The passing grades for the DipTrans papers are pass, merit and distinction. This is not based on how accurate your translation is - if you mistranslate, you fail - but is based on how good your English (or target language) text is. So 'mumbling' over ambiguous text, translating it literally and hoping the meaning is somehow captured, is not going to give a higher mark.

I gained two merits and a distinction, which I think is because I wrote good English. If that gives me grounds to give advice, my advice is this: understand the source and write what it means, using a translator's note if the quality of the source text makes this difficult.

The Handbook states:

Where there is genuine ambiguity in the source text and the translator remains undecided between two possible interpretations, the more likely solution should be incorporated into the translation and the problem and less likely alternative should be briefly explained in a translator’s note.

Time management is important. Making drafts is cited as a reason why candidates sometimes run out of time. I aimed to be starting the copy to be marked half way through the allotted time. So that was half the time for reading, understanding and my first pass translation. Half the time for writing it out neatly, pausing to make the difficult decisions I had postponed, and time for checking and final adjustments - which have to be done by crossing out.

That may not be the best approach for everyone. Perhaps some people do only one good copy after making notes on their exam paper. Some exam centres have computers that can be used so you can tweak endlessly, but then you have to make sure you have left enough time to print.

Obviously it is important to try some past papers under exam conditions beforehand to see what works best for you.

After the exam, you have to wait approximately 14 weeks for the results to arrive.

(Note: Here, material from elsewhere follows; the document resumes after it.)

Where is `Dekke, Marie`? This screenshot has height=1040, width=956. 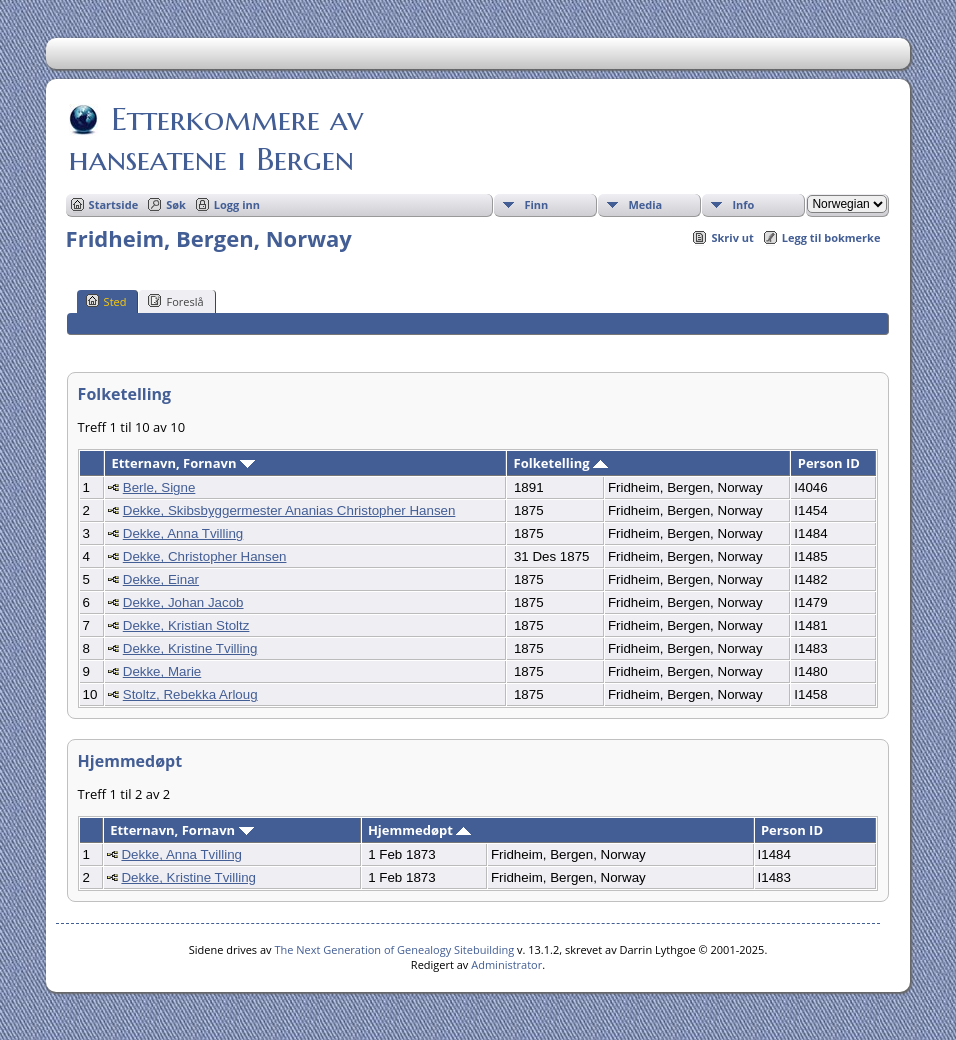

My letter arrived at my home while I was away. I asked for it to be left until I returned, and even then I waited until the following morning before slitting open the envelope. The results sheet has a confusing letter for each paper (P, M or D), but just F or P for the overall mark. That drew my eye, then I looked for the key to understand the other entries.

It was a relief and a pleasure to have passed. To an extent it was expected because it had gone well, but I did have a niggling doubt about an ambiguity and the fact that a mistranslation means you fail. Here my Translator's Note may have saved me.

Now I can truly call myself a qualified translator and I am in the process of applying for membership of the Institute of Linguists. My referees - agencies I have worked for - have sent in their opinions.

I have updated my CV and profile, adding Dip Trans IOL.

It's an important step that makes me feel like I am now a 'real' translator.

But all the same, it is just one step. Every day and with most translations, we learn something new that will serve us well.